Heidelberg - 08/05/2011 - Durant cinq jours intenses, du 11 au 15 juillet, plus de 60 Etats membres et 20 représentants de la société civile, du secteur privé, ainsi que des participants des institutions financières internationales et des observateurs se sont réunis à l’Organisation des Nations Unies pour l’alimentation et l’agriculture (FAO), à Rome. Leur objectif était de revoir, discuter et négocier l’avant-projet de Directives Volontaires sur la gouvernance responsable des régimes fonciers des terres, pêches et forêts lors de la deuxième réunion du Groupe de travail à composition non limitée (OEWG en anglais).

Comme proposé par le président du OEWG, la réunion s’est d’abord concentrée sur des questions controversées telles les réformes foncières, les marchés, les investissements et les concessions, l’harmonisation du langage avec les obligations de droits humains régionales et internationales et le rôle des Etats et des acteurs non étatiques. Ces groupes thématiques ont discuté de ces questions et se sont mis d’accord sur des compromis qui étaient ensuite présentés en séance plénière. La révision du texte global en séance plénière n’a cependant porté que sur la préface et les trois premiers paragraphes.

L’évaluation faite par FIAN de cette première phase de négociations intergouvernementales est mitigée. D’une part, il est encourageant de voir que le CSA réformé permet une réelle participation dynamique et effective des différents groupes de la société civile. Ce qui est particulièrement encourageant, vu que les négociations des Directives constituent la première initiative du CSA réformé face à un des problèmes les plus urgents de notre temps : comment sécuriser l’accès à la terre, à la pêche et aux forêts pour les petits producteurs alimentaires, et particulièrement les femmes. Il était également important de voir qu’un certain nombre de pays - comme le Brésil, l’Equateur, l’Egypte, l’Union européenne, la Suisse, la Tanzanie, les Etats-Unis et le Zimbabwe -ainsi que le président du CSA ont fait preuve d’un engagement affiché vis-à-vis de l’adoption des Directives.

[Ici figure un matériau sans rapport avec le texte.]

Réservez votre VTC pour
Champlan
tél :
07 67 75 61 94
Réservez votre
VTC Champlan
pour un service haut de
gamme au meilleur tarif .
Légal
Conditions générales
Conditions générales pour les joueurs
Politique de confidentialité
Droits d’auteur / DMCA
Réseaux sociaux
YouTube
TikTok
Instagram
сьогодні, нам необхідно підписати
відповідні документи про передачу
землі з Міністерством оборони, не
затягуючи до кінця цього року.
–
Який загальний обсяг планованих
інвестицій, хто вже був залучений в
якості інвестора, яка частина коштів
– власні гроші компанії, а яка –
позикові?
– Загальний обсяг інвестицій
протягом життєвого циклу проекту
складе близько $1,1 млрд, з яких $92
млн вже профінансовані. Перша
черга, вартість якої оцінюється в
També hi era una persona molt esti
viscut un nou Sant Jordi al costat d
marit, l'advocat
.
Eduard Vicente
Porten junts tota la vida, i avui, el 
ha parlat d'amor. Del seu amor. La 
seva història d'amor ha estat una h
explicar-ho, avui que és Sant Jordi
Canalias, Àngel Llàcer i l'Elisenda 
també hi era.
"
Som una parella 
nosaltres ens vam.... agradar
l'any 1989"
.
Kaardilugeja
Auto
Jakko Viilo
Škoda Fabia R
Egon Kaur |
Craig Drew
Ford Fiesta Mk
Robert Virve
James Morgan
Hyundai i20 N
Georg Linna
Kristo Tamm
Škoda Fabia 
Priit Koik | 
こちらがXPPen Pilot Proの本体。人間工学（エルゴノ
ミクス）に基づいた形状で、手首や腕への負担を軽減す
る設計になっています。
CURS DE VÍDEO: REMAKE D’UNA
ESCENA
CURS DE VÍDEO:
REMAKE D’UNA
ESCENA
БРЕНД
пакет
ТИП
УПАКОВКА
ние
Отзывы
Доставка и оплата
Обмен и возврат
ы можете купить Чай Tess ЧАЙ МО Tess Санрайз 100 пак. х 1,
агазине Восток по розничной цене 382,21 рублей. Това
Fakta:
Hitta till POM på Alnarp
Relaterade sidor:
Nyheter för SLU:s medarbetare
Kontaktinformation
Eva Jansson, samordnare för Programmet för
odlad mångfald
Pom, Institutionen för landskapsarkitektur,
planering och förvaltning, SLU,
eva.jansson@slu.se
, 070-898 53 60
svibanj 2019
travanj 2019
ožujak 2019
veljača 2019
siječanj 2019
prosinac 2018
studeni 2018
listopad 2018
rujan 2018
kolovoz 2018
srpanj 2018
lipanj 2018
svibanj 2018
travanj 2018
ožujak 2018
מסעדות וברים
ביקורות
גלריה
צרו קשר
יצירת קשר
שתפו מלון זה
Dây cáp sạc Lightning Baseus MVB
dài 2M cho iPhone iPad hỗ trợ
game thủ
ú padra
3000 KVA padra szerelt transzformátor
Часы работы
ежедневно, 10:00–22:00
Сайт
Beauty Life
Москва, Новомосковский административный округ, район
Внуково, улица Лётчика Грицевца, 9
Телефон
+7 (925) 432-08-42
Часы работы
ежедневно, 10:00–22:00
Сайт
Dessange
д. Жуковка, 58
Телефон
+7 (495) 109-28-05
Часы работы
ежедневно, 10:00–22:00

D’autre part, il existe plusieurs raisons de s’inquiéter pour la suite des négociations. Lors de la prochaine phase des négociations, entre le 10 et le 14 octobre, durant la semaine précédant la 37è session du CSA, FIAN et les autres organisations de la société civile seront particulièrement attentifs aux questions suivantes.

Le Canada et la Turquie se sont farouchement opposés à l’inclusion de l’accès à l’eau potable et pour la production alimentaire et l’élevage dans le champ d’application des Directives. Et ceci en dépit de l’importance capitale de ces éléments pour l’éradication de la faim et du fait que, dans de nombreux cas, l’utilisation des terres à des fins productives est inséparable de l’utilisation de l’eau. De sorte que, l’eau n’a été que marginalement inclue dans la préface des Directives, en rappelant que la gouvernance de la tenure des terres, les pêches et des forêts est intimement liée à l’accès et à la gestion des autres ressources naturelles telles que les ressources en eau et en minéraux. Toutefois, les Etats auront encore la possibilité de décider s’ils veulent prendre en compte la gouvernance de ces ressources naturelles associées dans la mise en œuvre des Directives.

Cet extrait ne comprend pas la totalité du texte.